Selective molecular transport in thermo-responsive polymer membranes: role of nanoscale hydration and fluctuations
Matej Kanduc, Won Kyu Kim, Rafael Roa, Joachim Dzubiella

TL;DR
This study uses molecular dynamics simulations to reveal how nanoscale hydration and polymer fluctuations facilitate selective molecular transport in thermo-responsive membranes, highlighting a hopping diffusion mechanism influenced by water cluster structures.
Contribution
It uncovers the role of nanoscale hydration and polymer fluctuations in molecular transport, providing a detailed mechanistic understanding and an analytical scaling relation for diffusion in responsive membranes.
Findings
Water forms fractal-like clusters in the polymer matrix.
Diffusivity varies over five orders of magnitude depending on penetrant size.
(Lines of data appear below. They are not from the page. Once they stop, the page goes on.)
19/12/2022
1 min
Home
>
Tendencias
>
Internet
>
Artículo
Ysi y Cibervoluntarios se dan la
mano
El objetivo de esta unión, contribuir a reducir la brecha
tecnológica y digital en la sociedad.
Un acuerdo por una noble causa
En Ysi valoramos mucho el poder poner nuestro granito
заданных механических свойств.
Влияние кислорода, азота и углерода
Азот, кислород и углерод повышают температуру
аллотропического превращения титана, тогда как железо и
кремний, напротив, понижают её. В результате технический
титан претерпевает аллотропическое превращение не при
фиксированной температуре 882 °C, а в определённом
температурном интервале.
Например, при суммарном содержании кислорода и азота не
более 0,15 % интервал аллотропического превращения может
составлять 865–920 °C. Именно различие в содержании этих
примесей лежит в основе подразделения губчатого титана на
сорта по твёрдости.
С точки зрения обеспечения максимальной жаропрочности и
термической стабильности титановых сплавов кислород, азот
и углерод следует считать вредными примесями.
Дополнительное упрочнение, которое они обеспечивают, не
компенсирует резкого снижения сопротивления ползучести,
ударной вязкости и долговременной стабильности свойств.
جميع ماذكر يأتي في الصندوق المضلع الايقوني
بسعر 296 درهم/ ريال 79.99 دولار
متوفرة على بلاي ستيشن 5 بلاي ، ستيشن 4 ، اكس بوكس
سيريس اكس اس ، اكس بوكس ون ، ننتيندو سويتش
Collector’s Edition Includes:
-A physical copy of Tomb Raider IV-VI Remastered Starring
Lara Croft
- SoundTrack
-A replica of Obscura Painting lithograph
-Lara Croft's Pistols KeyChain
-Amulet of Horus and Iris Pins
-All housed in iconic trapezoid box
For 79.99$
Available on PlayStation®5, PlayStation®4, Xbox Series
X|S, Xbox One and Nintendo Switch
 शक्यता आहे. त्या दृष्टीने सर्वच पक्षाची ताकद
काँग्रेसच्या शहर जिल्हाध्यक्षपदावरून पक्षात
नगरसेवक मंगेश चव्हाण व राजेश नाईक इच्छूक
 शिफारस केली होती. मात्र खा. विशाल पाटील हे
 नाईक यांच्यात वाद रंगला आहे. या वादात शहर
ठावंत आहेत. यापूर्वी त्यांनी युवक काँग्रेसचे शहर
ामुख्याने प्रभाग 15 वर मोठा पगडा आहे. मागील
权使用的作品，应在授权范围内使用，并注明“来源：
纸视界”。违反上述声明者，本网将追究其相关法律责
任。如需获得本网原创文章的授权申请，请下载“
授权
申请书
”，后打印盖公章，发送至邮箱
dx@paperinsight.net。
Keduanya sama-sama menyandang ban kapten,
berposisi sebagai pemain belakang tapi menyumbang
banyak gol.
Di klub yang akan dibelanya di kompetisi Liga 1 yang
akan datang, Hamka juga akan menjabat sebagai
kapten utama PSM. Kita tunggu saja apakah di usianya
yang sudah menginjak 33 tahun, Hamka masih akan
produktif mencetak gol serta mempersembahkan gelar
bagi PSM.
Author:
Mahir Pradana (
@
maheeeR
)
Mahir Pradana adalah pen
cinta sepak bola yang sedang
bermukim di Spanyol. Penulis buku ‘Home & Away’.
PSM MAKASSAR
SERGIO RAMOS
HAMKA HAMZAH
Hopping mechanism dominates penetrant diffusion through transient water channels.
Abstract
For a wide range of modern soft functional materials the selective transport of sub-nanometer-sized molecules (`penetrants') through a stimuli-responsive polymeric membrane is key to the desired function. In this study, we investigate the diffusion properties of penetrants ranging from non-polar to polar molecules and ions in a matrix of collapsed Poly(N-isopropylacrylamide) (PNIPAM) polymers in water by means of extensive molecular dynamics simulations. We find that the water distributes heterogeneously in fractal-like cluster structures embedded in the nanometer-sized voids of the polymer matrix. The nano-clustered water acts as an important player in the penetrant diffusion, which proceeds via a hopping mechanism through `wet' transition states: the penetrants hop from one void to another via transient water channels opened by rare but decisive polymer fluctuations. The diffusivities…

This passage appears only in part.